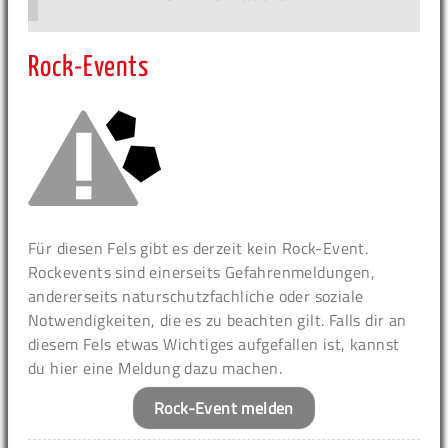
Rock-Events
Für diesen Fels gibt es derzeit kein Rock-Event.
Rockevents sind einerseits Gefahrenmeldungen,
andererseits naturschutzfachliche oder soziale
Notwendigkeiten, die es zu beachten gilt. Falls dir an
diesem Fels etwas Wichtiges aufgefallen ist, kannst
du hier eine Meldung dazu machen.
Rock-Event melden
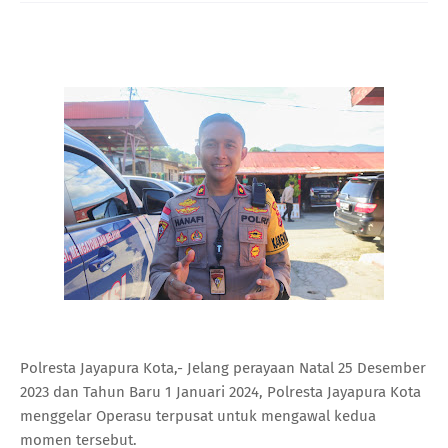
Polresta Jayapura Kota,- Jelang perayaan Natal 25 Desember
2023 dan Tahun Baru 1 Januari 2024, Polresta Jayapura Kota
menggelar Operasu terpusat untuk mengawal kedua
momen tersebut.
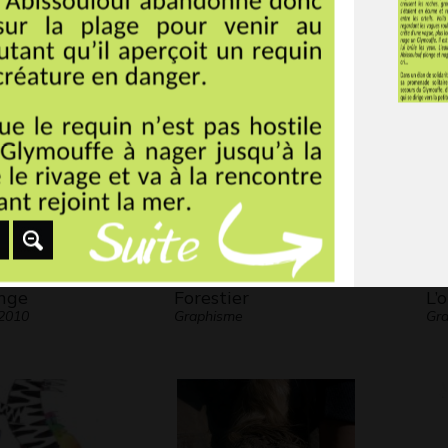
 2010
2019
Pa
20
ange
Forestier
L’
 2010
Graphisme
Gra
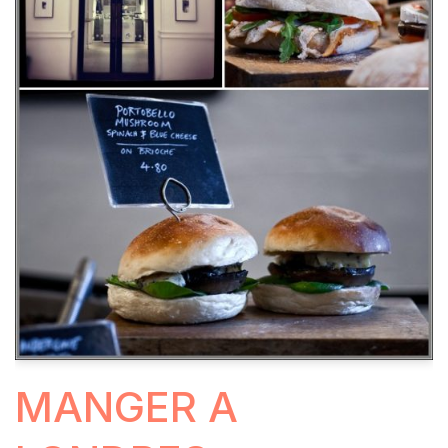
MANGER A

**Task to carry out:**
Write out each line again, exactly as it appears above, except for any picture.

**Answer to this task:**
Rock-Events
Für diesen Fels gibt es derzeit kein Rock-Event.
Rockevents sind einerseits Gefahrenmeldungen,
andererseits naturschutzfachliche oder soziale
Notwendigkeiten, die es zu beachten gilt. Falls dir an
diesem Fels etwas Wichtiges aufgefallen ist, kannst
du hier eine Meldung dazu machen.
Rock-Event melden
Polresta Jayapura Kota,- Jelang perayaan Natal 25 Desember
2023 dan Tahun Baru 1 Januari 2024, Polresta Jayapura Kota
menggelar Operasu terpusat untuk mengawal kedua
momen tersebut.
 2010
2019
Pa
20
ange
Forestier
L’
 2010
Graphisme
Gra
MANGER A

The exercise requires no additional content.